#### TASK DETAILS
Retype, word for word, each line between the lines holding "Preventive Dentistry" and "the end. You", inclusive, and leave the rest of the data alone.
*** MATERIAL SHOWN Section Begins ***
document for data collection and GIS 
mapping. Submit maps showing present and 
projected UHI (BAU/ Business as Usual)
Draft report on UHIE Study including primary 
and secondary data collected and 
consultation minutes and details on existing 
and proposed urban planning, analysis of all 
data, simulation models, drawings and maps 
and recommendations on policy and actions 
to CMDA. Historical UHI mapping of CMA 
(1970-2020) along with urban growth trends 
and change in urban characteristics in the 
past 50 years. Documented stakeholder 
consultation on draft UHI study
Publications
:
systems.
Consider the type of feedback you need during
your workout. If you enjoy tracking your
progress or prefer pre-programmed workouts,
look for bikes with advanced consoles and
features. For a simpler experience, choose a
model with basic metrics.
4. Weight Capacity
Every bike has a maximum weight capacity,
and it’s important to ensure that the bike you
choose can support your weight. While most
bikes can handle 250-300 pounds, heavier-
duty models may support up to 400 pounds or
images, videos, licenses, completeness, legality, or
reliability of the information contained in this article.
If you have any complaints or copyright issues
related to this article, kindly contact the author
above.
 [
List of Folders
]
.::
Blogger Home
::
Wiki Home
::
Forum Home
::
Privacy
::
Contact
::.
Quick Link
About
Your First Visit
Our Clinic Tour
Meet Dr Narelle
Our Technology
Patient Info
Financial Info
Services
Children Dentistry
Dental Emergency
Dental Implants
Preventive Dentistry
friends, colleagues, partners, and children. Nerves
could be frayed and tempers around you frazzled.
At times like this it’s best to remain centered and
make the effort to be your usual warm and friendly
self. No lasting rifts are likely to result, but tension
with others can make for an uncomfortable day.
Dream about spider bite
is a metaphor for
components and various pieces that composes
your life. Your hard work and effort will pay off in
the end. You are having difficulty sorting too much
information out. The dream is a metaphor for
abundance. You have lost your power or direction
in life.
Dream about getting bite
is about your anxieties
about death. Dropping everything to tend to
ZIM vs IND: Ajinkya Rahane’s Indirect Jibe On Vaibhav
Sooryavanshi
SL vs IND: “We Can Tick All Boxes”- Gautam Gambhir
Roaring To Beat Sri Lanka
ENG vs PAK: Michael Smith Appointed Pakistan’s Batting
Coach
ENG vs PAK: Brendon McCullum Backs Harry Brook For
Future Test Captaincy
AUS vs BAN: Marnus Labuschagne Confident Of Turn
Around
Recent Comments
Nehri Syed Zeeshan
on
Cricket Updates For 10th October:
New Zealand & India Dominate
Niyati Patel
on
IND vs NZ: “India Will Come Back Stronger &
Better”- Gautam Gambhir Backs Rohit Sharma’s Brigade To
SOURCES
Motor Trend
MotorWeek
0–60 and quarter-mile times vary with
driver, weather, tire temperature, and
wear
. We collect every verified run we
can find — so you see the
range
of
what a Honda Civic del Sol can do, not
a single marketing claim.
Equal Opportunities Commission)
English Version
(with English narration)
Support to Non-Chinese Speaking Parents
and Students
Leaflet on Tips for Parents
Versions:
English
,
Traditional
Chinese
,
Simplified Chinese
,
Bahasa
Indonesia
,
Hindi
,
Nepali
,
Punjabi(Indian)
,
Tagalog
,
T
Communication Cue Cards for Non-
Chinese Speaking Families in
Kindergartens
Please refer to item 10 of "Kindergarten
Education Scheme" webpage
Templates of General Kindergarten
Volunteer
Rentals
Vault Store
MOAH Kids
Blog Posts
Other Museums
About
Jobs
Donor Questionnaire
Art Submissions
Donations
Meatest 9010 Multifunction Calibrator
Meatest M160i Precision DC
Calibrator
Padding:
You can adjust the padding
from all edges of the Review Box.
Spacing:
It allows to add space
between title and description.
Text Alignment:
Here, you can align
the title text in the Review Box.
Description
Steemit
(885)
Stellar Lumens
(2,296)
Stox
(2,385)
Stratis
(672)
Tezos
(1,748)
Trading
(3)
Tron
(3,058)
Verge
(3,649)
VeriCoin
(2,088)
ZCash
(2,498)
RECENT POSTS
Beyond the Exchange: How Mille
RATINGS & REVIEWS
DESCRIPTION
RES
*** MATERIAL SHOWN Section Ends ***
#### OUTPUT
Preventive Dentistry
friends, colleagues, partners, and children. Nerves
could be frayed and tempers around you frazzled.
At times like this it’s best to remain centered and
make the effort to be your usual warm and friendly
self. No lasting rifts are likely to result, but tension
with others can make for an uncomfortable day.
Dream about spider bite
is a metaphor for
components and various pieces that composes
your life. Your hard work and effort will pay off in
the end. You are having difficulty sorting too much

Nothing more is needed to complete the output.